Slava, jeune Juif russe de New York, est un modèle d'intégration. Fuyant sa communauté, sa langue maternelle et le poids du destin familial, il s'est installé à Manhattan où, à défaut de réaliser ses rêves d'écrivain, il a dégoté un poste de larbin pour la prestigieuse revue Century avec, en prime, une petite amie américaine branchée et sexy. Mais la mort de sa grand-mère le ramène brutalement parmi les siens, à Brooklyn, et plus précisément chez son grand-père. Le vieux Guelman a souffert dans la vie parce qu'il était juif, parce qu'il était citoyen de seconde zone en Union soviétique, puis immigré russe en proie au mépris d'une Amérique triomphante ; et voudrait bien, aujourd'hui, obtenir réparation.

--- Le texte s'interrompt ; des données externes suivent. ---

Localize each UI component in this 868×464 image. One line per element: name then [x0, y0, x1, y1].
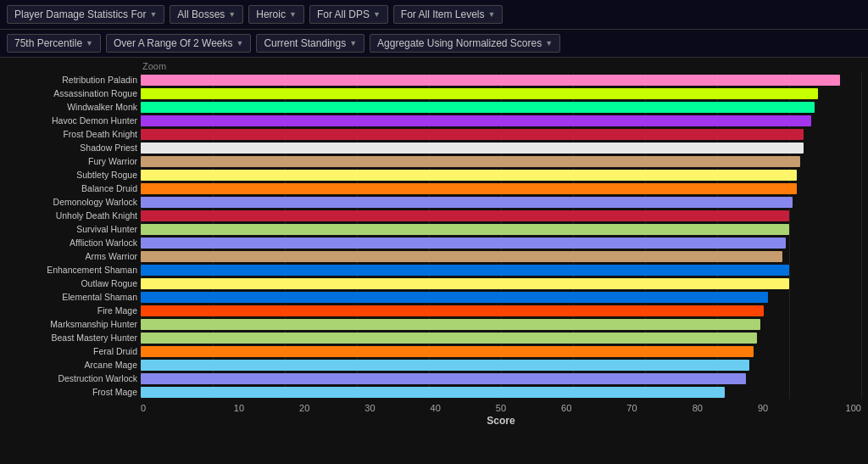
bar[interactable] [141, 224, 789, 235]
bar-row [141, 344, 861, 358]
bar[interactable] [141, 373, 746, 384]
chart-area: Zoom Retribution PaladinAssassination Ro… [0, 58, 868, 433]
x-tick: 100 [796, 403, 861, 413]
bar[interactable] [141, 115, 811, 126]
bar-row [141, 372, 861, 385]
x-tick: 40 [403, 403, 468, 413]
y-label: Beast Mastery Hunter [7, 331, 141, 344]
bar[interactable] [141, 305, 764, 316]
y-label: Feral Druid [7, 344, 141, 358]
bars-section: 0102030405060708090100 Score [141, 73, 861, 427]
bar-row [141, 73, 861, 87]
y-label: Affliction Warlock [7, 236, 141, 249]
bar[interactable] [141, 143, 804, 154]
bar-row [141, 385, 861, 399]
x-tick: 80 [665, 403, 730, 413]
second-bar-dropdown[interactable]: 75th Percentile▼ [7, 34, 101, 53]
x-tick: 70 [599, 403, 665, 413]
top-bar: Player Damage Statistics For▼All Bosses▼… [0, 0, 868, 30]
y-label: Marksmanship Hunter [7, 317, 141, 331]
bar-row [141, 222, 861, 236]
bar-row [141, 168, 861, 182]
bar-row [141, 209, 861, 222]
y-label: Windwalker Monk [7, 100, 141, 114]
bar[interactable] [141, 292, 768, 303]
y-label: Unholy Death Knight [7, 209, 141, 222]
bar-row [141, 358, 861, 372]
y-label: Frost Death Knight [7, 127, 141, 141]
top-bar-dropdown[interactable]: Player Damage Statistics For▼ [7, 5, 164, 24]
y-label: Arms Warrior [7, 249, 141, 263]
bar-row [141, 263, 861, 277]
second-bar-dropdown[interactable]: Over A Range Of 2 Weeks▼ [106, 34, 251, 53]
bar[interactable] [141, 156, 800, 167]
y-label: Destruction Warlock [7, 372, 141, 385]
bar-row [141, 182, 861, 195]
bar[interactable] [141, 278, 789, 289]
bar-row [141, 100, 861, 114]
bar[interactable] [141, 102, 815, 113]
bar[interactable] [141, 170, 797, 181]
bar-row [141, 236, 861, 249]
y-label: Elemental Shaman [7, 290, 141, 304]
y-label: Outlaw Rogue [7, 277, 141, 290]
y-label: Enhancement Shaman [7, 263, 141, 277]
x-tick: 30 [337, 403, 403, 413]
top-bar-dropdown[interactable]: For All DPS▼ [309, 5, 388, 24]
bar[interactable] [141, 197, 793, 208]
bar[interactable] [141, 387, 725, 398]
x-axis: 0102030405060708090100 [141, 401, 861, 413]
y-label: Fire Mage [7, 304, 141, 317]
y-label: Survival Hunter [7, 222, 141, 236]
zoom-label: Zoom [142, 61, 861, 71]
bar-row [141, 154, 861, 168]
top-bar-dropdown[interactable]: Heroic▼ [248, 5, 304, 24]
y-label: Shadow Priest [7, 141, 141, 154]
bar-row [141, 195, 861, 209]
bar[interactable] [141, 319, 760, 330]
y-label: Fury Warrior [7, 154, 141, 168]
bar[interactable] [141, 210, 789, 221]
bar[interactable] [141, 333, 757, 344]
top-bar-dropdown[interactable]: For All Item Levels▼ [393, 5, 504, 24]
bar-row [141, 141, 861, 154]
y-label: Arcane Mage [7, 358, 141, 372]
y-label: Havoc Demon Hunter [7, 114, 141, 127]
bar[interactable] [141, 129, 804, 140]
x-tick: 20 [272, 403, 337, 413]
bar[interactable] [141, 183, 797, 194]
x-tick: 10 [206, 403, 271, 413]
bar-row [141, 304, 861, 317]
bar-row [141, 249, 861, 263]
bar-row [141, 277, 861, 290]
bar-row [141, 290, 861, 304]
second-bar-dropdown[interactable]: Aggregate Using Normalized Scores▼ [370, 34, 560, 53]
bar-row [141, 87, 861, 100]
bar[interactable] [141, 265, 789, 276]
bar-row [141, 331, 861, 344]
bar[interactable] [141, 75, 840, 86]
bar-row [141, 114, 861, 127]
bar[interactable] [141, 360, 749, 371]
second-bar-dropdown[interactable]: Current Standings▼ [256, 34, 364, 53]
x-tick: 60 [534, 403, 599, 413]
y-labels: Retribution PaladinAssassination RogueWi… [7, 73, 141, 427]
x-tick: 0 [141, 403, 206, 413]
bar[interactable] [141, 251, 782, 262]
top-bar-dropdown[interactable]: All Bosses▼ [170, 5, 243, 24]
y-label: Frost Mage [7, 385, 141, 399]
y-label: Subtlety Rogue [7, 168, 141, 182]
y-label: Assassination Rogue [7, 87, 141, 100]
y-label: Demonology Warlock [7, 195, 141, 209]
bar[interactable] [141, 88, 818, 99]
y-label: Balance Druid [7, 182, 141, 195]
x-title: Score [141, 415, 861, 427]
x-tick: 50 [468, 403, 533, 413]
bar[interactable] [141, 346, 754, 357]
bar-row [141, 127, 861, 141]
bar[interactable] [141, 238, 786, 249]
second-bar: 75th Percentile▼Over A Range Of 2 Weeks▼… [0, 30, 868, 58]
y-label: Retribution Paladin [7, 73, 141, 87]
x-tick: 90 [730, 403, 795, 413]
bar-row [141, 317, 861, 331]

Mais il n'est éligible à aucun programme d'indemnisation. Qu'à cela ne tienne, Slava est écrivain, il sait raconter des histoires...
Une vie d'emprunt est un texte poignant et drôle sur l'identité, l'immigration, les aléas de la morale, mais aussi et surtout un saisissant portrait de ces communautés marquées au fer rouge par l'histoire du xxe siècle et passées sans transition d'une société soviétique à l'american way of life.
Boris Fishman naît à Minsk en 1979 et émigre aux États-Unis en 1988. C'est un journaliste remarqué et reconnu, dont Une vie d'emprunt est le premier roman.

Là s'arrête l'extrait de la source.